The exercises also had us track the social groups of which we are a part. We looked at the interactions and rated whether they were resonant or dissonant. I feel like most of my relationships, personal and professional, are resonant. The relationships that feel dissonant to me are not lost causes. In fact, one of them is a new relationship at work and our organization’s success will be directly impacted if the relationship is dissonant! I will make every effort to connect and build a vision the two of us are aligned to achieving.

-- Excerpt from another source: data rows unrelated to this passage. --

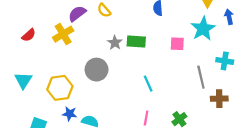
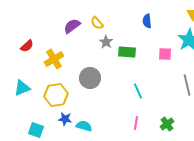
yellow cross: (63, 34) -> (54, 59), moved
gray star: (115, 43) -> (106, 42), moved
cyan triangle: (23, 80) -> (22, 88), turned 36

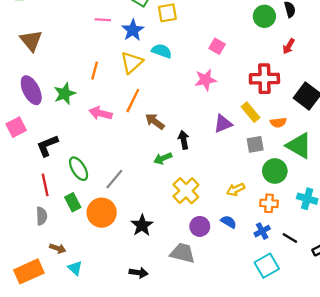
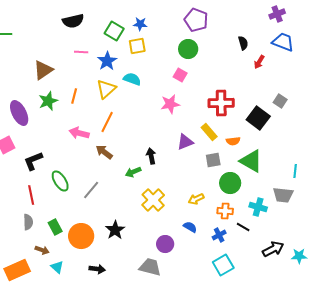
green circle: (264, 16) -> (188, 49), moved
brown triangle: (31, 41) -> (43, 70), moved, turned 35
red arrow: (289, 46) -> (259, 62), moved
green star: (65, 94) -> (48, 101), moved
brown arrow: (155, 121) -> (104, 152), moved
green rectangle: (73, 202) -> (55, 227), moved
orange circle: (102, 213) -> (81, 236), moved
purple circle: (200, 226) -> (165, 244), moved
black line: (290, 238) -> (243, 227), moved
gray trapezoid: (182, 253) -> (150, 267), moved
black arrow: (139, 273) -> (97, 269), moved

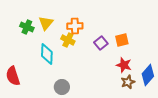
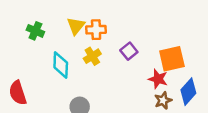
yellow triangle: (46, 23) -> (76, 26), moved
yellow cross: (68, 40) -> (92, 56), moved, turned 32
orange square: (122, 40) -> (172, 59), moved, size x1.5

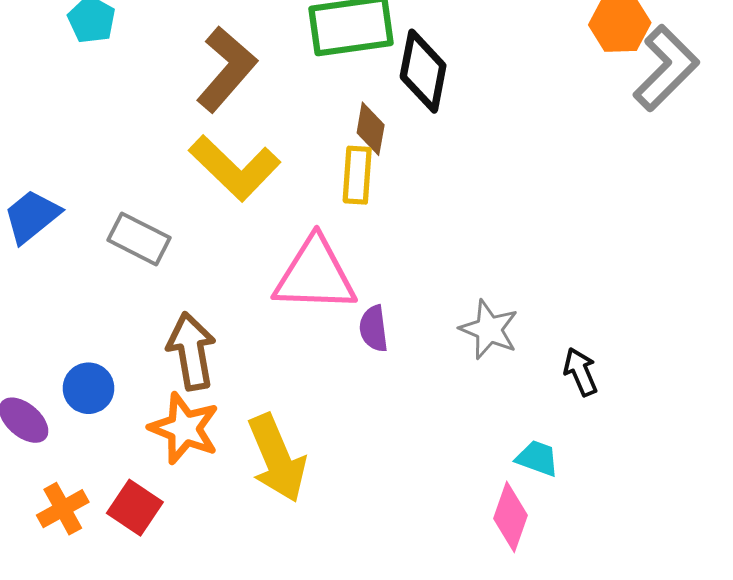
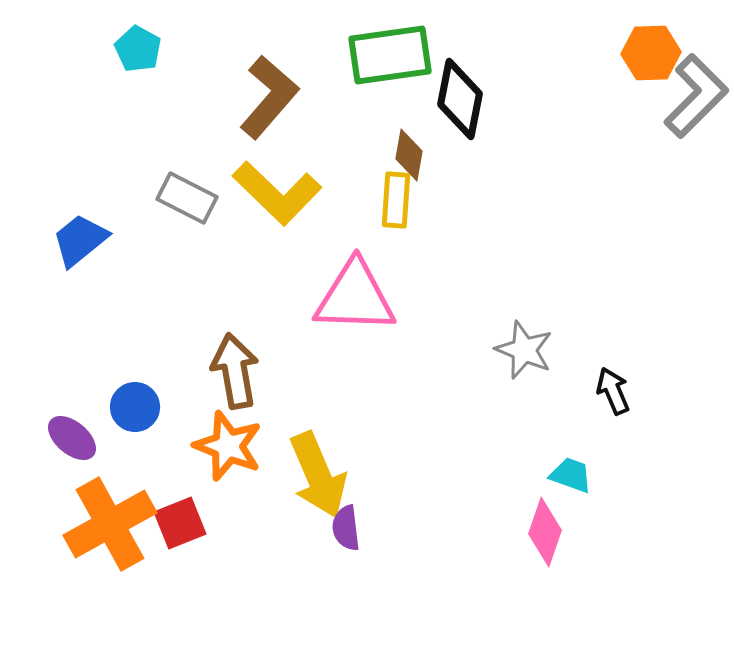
gray rectangle: (139, 239) -> (187, 198), moved
purple semicircle: (374, 329) -> (346, 528), moved
red square: (135, 508) -> (180, 523), turned 34
orange cross: (63, 509) -> (110, 524), size x1.8

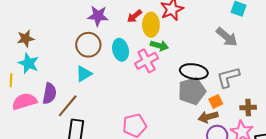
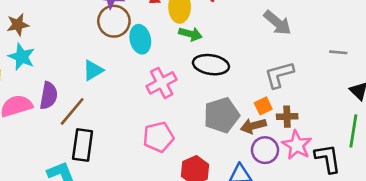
brown circle: (88, 45) -> (114, 21), moved
pink cross: (147, 61) -> (162, 83), moved
black ellipse: (194, 72) -> (211, 65), moved
gray pentagon: (192, 91) -> (222, 115), moved
brown cross: (248, 108) -> (287, 117), moved

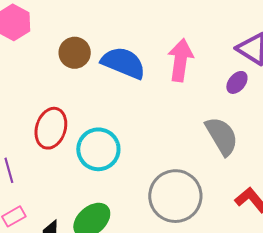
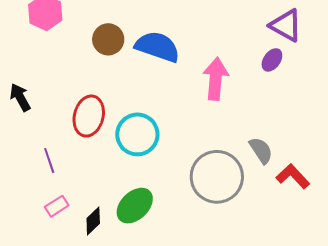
pink arrow: (180, 60) -> (216, 79), moved
gray semicircle: (222, 136) -> (261, 150), moved, size x0.7

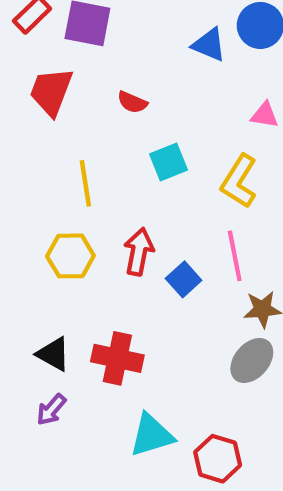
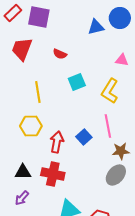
blue triangle: (209, 45) -> (96, 27), turned -36
red arrow: (139, 252) -> (57, 142), moved
black triangle: (53, 354) -> (23, 172), turned -30

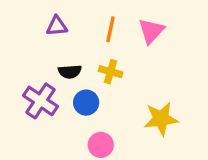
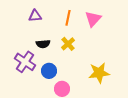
yellow cross: (111, 72) -> (68, 44), turned 32
blue circle: (86, 103) -> (49, 71), moved

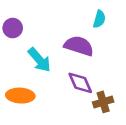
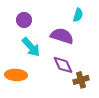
purple circle: (13, 28) -> (24, 20), moved

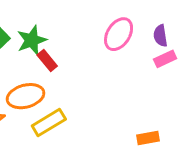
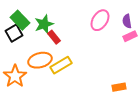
yellow rectangle: (49, 123) -> (61, 65), moved

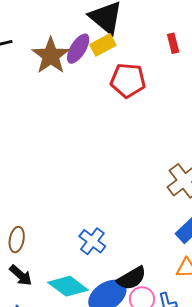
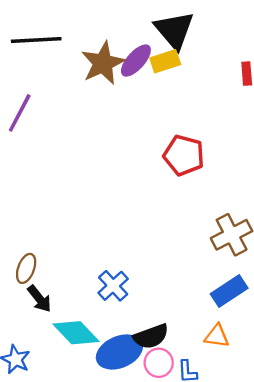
red pentagon: (128, 80) -> (184, 155), moved
black arrow: (21, 275) -> (39, 299), moved

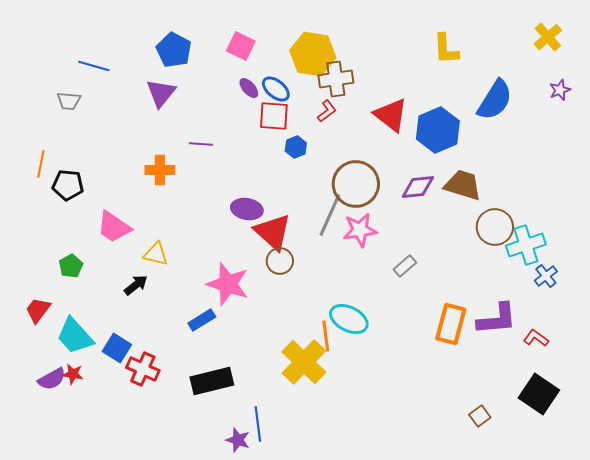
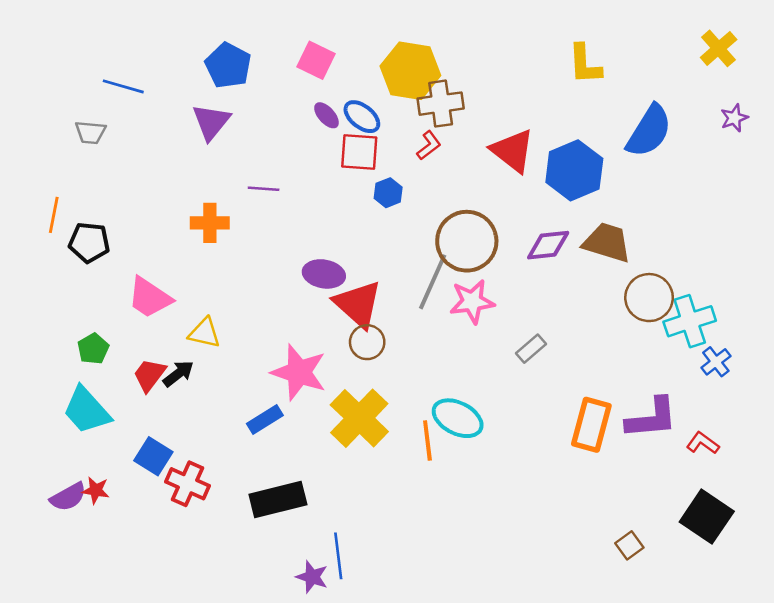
red trapezoid: (38, 310) -> (149, 375), moved
cyan trapezoid: (75, 336) -> (87, 410), moved
yellow cross: (304, 362) -> (359, 418), moved

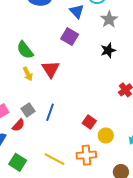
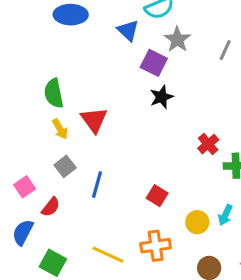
purple square: (70, 37) -> (154, 63), moved
green semicircle: (25, 50) -> (54, 93), turned 30
black star: (108, 50) -> (161, 97), moved
gray square: (28, 110) -> (65, 166), moved
yellow circle: (106, 135) -> (197, 222), moved

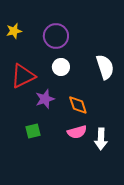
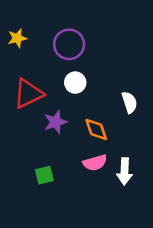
white semicircle: (105, 67) -> (129, 102), moved, size x0.7
green square: (33, 131) -> (44, 175), moved

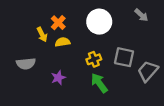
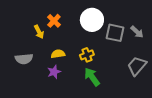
gray arrow: (141, 15) -> (137, 32), moved
yellow semicircle: (63, 42) -> (58, 54), moved
gray square: (124, 57) -> (115, 33), moved

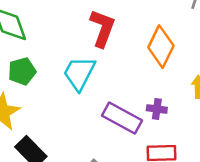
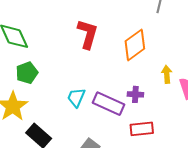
orange diamond: (161, 47) -> (135, 45), turned 32
cyan trapezoid: (79, 73) -> (76, 97), moved, size x0.7

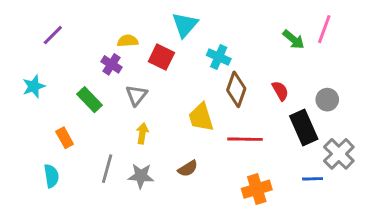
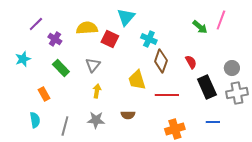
yellow semicircle: (128, 41) -> (87, 28), size x1.5
purple cross: (112, 64) -> (55, 39), moved
gray circle: (327, 100) -> (232, 68), moved
gray cross: (339, 154) -> (237, 93), moved, turned 35
gray line: (107, 169) -> (65, 126), moved
brown semicircle: (188, 169) -> (128, 115), turned 32

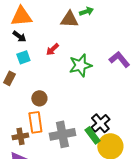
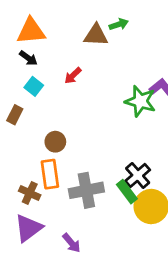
cyan square: (23, 57) -> (34, 86), turned -32
green star: (80, 65) -> (140, 101), moved, turned 30
brown cross: (20, 136) -> (30, 193), turned 35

The roles I play in my life were also part of the examination process. As part of a diversity program, one also looks at the cultures and roles in which one is involved. It is not lost on me that my promotion to the executive level of management is now a role that carries a significant amount of weight. My role as father and step-father, along with husband have not changed in weight or importance, they are at the top of my personal roles. The executive role carries with it many preconceived notions for the employees that will work in my department, my direct report managers, my executive peers, and the executive leaders to whom I will report. There are expectations of communication, decision making, personality (to an extent), schedule, and commitment to the group, company, and community to which I must be cognizant. My actions and reactions will be watched and examined. Big shoes to fill, but I am looking forward to the challenge and to the success we have ahead.

As we near the end of this week’s entry, I’d like to talk about what I perceive as my strengths and weaknesses. I know I am a good listener and that I am inclusive. Additionally, I have the confidence in myself to make a decision while I have the capability to have confidence in others and let them make decisions. I am a teacher and work diligently to give people opportunities to learn. I am willing to accept that what I know is not always right. I can learn from others. I do not like conflict for conflict’s sake. I am patient, but not eternally patient. I dislike giving people bad news but know that it is a job that must be done.

If you’ve been reading this blog for a while, you know a recurring theme is that I am a work in progress. The exercises we did this week provided a good status check for me. I have made solid, positive progress in my development as a leader. I am proud of what I have accomplished. I am humbled and thankful for the help and lessons I have received along the way. At the same time, I have plenty of work left to do! There are lots of facets on this diamond in need of polish.

Until next week!

McKee, A., Boyatzis, R., & Johnston, F. (2008). Becoming a Resonant Leader (First ed.). Boston, MA: Harvard Business Press.